#### DIRECTIONS
Repeat exactly the lines of the entries below from the one with "Dépèche AFP /" through the one with "éteint à l'hôpital Georges-Pompidou...", both ends included, and nothing else.

[Saved data entries]
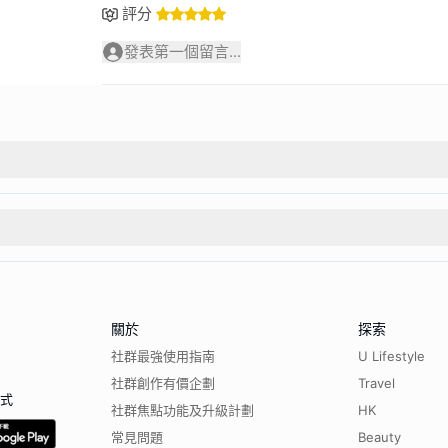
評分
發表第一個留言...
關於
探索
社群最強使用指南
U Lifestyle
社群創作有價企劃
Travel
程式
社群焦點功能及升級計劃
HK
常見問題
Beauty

...

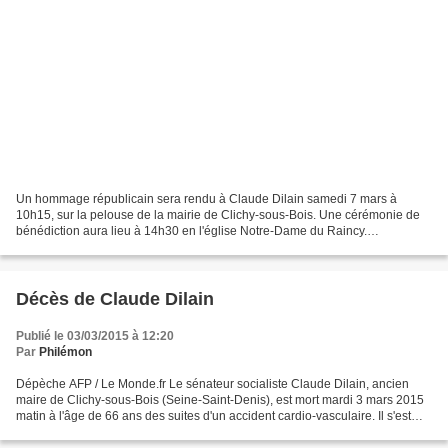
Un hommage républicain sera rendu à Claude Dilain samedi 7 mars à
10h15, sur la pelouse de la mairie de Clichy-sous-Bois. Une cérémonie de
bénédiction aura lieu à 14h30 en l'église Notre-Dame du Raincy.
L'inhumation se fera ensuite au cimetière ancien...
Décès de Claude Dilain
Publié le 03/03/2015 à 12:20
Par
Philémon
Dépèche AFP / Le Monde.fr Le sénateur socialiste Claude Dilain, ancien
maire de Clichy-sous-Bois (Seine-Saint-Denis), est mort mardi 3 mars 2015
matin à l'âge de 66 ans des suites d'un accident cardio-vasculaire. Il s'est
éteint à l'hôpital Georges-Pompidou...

--

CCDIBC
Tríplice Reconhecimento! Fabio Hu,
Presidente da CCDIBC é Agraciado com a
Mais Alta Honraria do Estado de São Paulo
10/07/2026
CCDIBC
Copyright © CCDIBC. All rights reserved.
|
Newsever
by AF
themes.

#### RESULT FOR THIS EXERCISE
Dépèche AFP / Le Monde.fr Le sénateur socialiste Claude Dilain, ancien
maire de Clichy-sous-Bois (Seine-Saint-Denis), est mort mardi 3 mars 2015
matin à l'âge de 66 ans des suites d'un accident cardio-vasculaire. Il s'est
éteint à l'hôpital Georges-Pompidou...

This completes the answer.